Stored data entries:
◇ ◇ ◇ ◇
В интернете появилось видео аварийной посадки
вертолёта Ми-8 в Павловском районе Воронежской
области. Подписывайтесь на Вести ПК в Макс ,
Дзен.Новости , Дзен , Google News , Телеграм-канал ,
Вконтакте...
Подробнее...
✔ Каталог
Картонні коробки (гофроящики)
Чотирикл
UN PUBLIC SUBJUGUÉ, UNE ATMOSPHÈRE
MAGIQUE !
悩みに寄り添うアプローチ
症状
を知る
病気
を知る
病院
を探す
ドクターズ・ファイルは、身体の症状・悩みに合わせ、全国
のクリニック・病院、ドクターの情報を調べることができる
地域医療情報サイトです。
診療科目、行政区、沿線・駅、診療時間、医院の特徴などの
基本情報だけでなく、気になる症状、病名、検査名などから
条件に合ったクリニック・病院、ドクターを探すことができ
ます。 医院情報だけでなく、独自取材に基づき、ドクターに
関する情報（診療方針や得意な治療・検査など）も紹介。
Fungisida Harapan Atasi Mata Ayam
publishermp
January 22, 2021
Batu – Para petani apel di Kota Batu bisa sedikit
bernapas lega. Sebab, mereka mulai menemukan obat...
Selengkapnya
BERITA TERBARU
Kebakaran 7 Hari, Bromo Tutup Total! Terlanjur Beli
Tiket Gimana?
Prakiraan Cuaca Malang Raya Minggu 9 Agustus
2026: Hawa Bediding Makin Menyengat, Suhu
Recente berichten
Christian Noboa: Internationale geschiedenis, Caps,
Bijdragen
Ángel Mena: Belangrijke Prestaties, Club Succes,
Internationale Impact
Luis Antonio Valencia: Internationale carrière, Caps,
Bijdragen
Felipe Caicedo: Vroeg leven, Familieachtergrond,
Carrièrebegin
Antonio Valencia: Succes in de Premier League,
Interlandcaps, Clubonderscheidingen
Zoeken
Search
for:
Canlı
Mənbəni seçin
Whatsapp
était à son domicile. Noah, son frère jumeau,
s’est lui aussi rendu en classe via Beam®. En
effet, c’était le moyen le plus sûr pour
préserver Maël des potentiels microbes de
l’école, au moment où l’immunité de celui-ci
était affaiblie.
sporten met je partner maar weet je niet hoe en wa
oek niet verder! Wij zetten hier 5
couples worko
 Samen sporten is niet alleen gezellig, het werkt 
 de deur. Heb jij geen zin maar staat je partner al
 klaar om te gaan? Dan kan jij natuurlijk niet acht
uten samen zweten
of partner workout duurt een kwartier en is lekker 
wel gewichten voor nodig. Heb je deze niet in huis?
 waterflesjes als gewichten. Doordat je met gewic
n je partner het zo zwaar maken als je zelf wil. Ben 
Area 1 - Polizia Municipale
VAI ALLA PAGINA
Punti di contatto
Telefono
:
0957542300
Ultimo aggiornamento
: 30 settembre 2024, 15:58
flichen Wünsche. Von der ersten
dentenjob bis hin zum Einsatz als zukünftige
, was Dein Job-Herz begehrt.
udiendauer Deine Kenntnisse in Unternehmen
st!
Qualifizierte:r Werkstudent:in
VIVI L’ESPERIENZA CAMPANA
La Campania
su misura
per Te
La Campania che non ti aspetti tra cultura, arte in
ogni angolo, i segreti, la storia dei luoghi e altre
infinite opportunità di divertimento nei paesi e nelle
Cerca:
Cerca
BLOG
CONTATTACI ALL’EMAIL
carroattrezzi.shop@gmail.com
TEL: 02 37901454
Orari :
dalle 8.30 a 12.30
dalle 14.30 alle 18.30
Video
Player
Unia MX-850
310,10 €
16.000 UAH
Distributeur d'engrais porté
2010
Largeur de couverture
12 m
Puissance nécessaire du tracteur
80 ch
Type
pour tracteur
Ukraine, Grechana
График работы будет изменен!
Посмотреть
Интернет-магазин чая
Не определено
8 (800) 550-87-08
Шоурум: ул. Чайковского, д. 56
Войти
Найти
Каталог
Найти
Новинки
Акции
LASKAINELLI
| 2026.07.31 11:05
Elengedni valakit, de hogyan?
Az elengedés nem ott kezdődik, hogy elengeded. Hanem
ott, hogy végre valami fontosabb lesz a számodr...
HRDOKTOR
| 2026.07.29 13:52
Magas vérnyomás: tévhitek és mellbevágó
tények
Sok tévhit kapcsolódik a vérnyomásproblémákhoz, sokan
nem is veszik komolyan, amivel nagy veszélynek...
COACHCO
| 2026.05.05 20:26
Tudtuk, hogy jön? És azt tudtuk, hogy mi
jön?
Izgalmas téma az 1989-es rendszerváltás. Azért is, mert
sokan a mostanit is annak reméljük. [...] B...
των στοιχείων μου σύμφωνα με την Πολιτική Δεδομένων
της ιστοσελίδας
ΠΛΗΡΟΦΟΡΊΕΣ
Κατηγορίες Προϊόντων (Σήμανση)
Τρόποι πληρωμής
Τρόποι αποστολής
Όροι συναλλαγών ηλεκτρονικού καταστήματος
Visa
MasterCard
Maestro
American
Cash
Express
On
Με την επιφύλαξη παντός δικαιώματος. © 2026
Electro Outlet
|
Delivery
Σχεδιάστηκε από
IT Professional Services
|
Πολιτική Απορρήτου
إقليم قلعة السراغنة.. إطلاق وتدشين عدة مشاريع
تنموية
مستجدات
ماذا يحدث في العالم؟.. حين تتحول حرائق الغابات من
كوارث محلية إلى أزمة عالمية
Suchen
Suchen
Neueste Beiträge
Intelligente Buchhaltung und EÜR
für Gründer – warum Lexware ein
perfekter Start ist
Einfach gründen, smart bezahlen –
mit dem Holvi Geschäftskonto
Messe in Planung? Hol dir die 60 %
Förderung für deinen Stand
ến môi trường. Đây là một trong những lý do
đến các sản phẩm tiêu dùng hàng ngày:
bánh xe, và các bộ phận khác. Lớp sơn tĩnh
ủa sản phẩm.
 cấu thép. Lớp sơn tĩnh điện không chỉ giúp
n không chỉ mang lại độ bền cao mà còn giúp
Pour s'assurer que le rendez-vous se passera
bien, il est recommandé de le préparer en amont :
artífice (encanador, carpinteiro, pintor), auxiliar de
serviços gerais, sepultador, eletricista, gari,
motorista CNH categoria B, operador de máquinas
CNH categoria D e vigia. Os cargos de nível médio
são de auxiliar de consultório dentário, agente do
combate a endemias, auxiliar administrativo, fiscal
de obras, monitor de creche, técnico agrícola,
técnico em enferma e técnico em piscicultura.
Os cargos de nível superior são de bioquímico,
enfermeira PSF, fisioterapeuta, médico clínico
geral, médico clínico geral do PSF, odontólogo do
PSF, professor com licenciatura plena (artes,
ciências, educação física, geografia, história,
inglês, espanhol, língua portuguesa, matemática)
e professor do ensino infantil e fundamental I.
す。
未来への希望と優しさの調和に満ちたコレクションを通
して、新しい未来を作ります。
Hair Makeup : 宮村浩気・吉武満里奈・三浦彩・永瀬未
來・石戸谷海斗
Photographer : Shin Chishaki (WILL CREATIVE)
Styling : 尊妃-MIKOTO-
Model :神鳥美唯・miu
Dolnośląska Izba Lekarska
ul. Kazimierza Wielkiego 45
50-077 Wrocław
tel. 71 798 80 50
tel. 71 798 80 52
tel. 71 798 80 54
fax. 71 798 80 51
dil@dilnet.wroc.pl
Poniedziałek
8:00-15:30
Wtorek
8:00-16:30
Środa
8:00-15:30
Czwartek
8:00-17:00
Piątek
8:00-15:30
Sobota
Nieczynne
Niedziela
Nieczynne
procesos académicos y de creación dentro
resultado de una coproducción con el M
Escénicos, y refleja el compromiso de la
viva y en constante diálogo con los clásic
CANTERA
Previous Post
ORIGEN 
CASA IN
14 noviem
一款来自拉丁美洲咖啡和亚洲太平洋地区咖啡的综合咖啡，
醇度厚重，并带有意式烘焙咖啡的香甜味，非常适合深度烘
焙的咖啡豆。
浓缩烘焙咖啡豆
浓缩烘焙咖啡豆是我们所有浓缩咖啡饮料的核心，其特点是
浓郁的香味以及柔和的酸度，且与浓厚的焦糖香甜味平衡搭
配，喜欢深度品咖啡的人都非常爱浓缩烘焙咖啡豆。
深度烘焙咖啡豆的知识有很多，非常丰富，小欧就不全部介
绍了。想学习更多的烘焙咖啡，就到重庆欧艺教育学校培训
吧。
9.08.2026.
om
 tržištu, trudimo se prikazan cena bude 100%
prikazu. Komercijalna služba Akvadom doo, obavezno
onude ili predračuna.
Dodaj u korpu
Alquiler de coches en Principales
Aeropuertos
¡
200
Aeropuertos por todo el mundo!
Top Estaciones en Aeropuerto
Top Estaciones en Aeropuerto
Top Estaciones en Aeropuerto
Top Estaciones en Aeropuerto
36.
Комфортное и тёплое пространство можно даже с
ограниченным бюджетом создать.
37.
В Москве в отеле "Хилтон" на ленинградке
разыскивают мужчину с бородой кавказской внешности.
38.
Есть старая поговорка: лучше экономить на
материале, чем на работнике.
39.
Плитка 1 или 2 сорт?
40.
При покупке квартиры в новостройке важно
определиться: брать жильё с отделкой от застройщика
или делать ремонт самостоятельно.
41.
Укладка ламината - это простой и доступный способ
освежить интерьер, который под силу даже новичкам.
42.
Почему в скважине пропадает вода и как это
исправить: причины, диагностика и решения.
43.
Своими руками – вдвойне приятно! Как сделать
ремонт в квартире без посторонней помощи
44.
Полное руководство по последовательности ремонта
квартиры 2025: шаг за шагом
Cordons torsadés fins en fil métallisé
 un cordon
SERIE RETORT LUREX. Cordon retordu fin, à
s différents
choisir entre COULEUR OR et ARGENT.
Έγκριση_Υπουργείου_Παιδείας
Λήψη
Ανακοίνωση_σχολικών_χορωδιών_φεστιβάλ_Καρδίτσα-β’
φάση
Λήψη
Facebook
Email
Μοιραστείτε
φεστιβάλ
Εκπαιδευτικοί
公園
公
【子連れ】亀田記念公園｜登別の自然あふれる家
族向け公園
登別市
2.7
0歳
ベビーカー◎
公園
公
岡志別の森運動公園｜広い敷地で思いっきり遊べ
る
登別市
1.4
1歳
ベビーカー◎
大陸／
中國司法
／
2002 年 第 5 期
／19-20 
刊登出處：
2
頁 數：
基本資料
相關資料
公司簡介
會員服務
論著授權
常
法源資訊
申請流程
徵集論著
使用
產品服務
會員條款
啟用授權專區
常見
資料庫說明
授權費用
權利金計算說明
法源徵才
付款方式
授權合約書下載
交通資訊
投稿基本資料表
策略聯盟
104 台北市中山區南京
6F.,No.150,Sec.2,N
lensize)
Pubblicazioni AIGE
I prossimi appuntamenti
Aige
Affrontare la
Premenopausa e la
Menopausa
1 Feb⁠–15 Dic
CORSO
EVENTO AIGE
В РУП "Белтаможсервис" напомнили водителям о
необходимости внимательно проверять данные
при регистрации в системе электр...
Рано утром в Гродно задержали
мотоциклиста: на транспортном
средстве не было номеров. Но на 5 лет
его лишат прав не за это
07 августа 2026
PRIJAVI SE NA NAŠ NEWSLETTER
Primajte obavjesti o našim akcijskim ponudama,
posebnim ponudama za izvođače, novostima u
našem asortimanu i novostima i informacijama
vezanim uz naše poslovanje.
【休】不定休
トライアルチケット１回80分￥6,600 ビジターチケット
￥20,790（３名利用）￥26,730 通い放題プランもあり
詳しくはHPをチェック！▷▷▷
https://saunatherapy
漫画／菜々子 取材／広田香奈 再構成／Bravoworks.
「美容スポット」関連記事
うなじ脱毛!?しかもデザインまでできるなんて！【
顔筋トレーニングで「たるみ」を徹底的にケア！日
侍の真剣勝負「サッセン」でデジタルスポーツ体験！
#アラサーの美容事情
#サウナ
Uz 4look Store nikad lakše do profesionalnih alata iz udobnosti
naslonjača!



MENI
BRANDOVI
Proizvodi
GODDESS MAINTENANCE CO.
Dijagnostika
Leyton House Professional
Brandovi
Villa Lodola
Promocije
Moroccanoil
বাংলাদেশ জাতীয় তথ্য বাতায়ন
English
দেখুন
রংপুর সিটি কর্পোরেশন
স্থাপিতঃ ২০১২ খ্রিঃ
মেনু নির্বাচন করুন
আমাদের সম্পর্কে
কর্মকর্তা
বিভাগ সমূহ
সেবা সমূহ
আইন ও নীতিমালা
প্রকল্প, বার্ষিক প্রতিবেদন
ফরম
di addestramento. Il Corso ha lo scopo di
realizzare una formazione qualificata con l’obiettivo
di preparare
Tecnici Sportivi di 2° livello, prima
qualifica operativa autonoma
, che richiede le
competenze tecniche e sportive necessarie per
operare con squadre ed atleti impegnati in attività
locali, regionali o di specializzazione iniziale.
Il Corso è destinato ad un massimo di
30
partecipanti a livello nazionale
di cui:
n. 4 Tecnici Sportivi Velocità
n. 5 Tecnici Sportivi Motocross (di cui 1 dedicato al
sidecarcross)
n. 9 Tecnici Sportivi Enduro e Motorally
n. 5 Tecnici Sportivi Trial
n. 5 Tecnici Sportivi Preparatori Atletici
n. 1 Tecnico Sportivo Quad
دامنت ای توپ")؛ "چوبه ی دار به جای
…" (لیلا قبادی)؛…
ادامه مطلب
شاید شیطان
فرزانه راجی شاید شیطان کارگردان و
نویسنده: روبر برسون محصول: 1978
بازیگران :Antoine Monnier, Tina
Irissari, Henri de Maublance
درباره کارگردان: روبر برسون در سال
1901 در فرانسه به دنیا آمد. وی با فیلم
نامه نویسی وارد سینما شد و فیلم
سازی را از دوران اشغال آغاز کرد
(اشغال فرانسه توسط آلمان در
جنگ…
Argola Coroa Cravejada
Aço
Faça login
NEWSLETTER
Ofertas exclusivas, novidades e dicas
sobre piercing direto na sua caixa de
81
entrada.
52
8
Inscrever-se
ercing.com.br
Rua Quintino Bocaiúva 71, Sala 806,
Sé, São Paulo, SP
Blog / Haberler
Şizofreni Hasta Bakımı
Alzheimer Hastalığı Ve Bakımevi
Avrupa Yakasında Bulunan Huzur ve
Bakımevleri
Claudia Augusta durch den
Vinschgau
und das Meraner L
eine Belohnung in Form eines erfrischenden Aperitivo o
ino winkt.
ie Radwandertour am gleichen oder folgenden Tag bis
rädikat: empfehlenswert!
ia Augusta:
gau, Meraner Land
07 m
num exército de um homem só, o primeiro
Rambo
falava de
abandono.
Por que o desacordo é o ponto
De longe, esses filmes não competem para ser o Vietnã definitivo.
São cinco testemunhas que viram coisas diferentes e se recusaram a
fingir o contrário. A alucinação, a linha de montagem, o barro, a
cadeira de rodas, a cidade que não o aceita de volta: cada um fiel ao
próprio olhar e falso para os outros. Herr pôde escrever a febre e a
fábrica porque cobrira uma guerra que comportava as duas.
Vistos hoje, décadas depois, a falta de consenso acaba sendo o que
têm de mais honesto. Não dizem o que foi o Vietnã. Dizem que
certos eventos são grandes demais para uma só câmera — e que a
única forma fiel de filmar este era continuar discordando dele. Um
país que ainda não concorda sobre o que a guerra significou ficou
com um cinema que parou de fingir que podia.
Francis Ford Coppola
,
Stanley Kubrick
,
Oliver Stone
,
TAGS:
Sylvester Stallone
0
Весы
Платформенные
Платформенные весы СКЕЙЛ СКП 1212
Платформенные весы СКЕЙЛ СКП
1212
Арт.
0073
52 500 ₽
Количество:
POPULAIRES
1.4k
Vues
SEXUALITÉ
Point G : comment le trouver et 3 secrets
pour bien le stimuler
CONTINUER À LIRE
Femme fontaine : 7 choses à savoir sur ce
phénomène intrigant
◇ ◇ ◇ ◇
● **WORK TO COMPLETE**
Please say how many lines in the records above contain the word "Vietnã". Give the number alone.

● **COMPLETED TASK**
2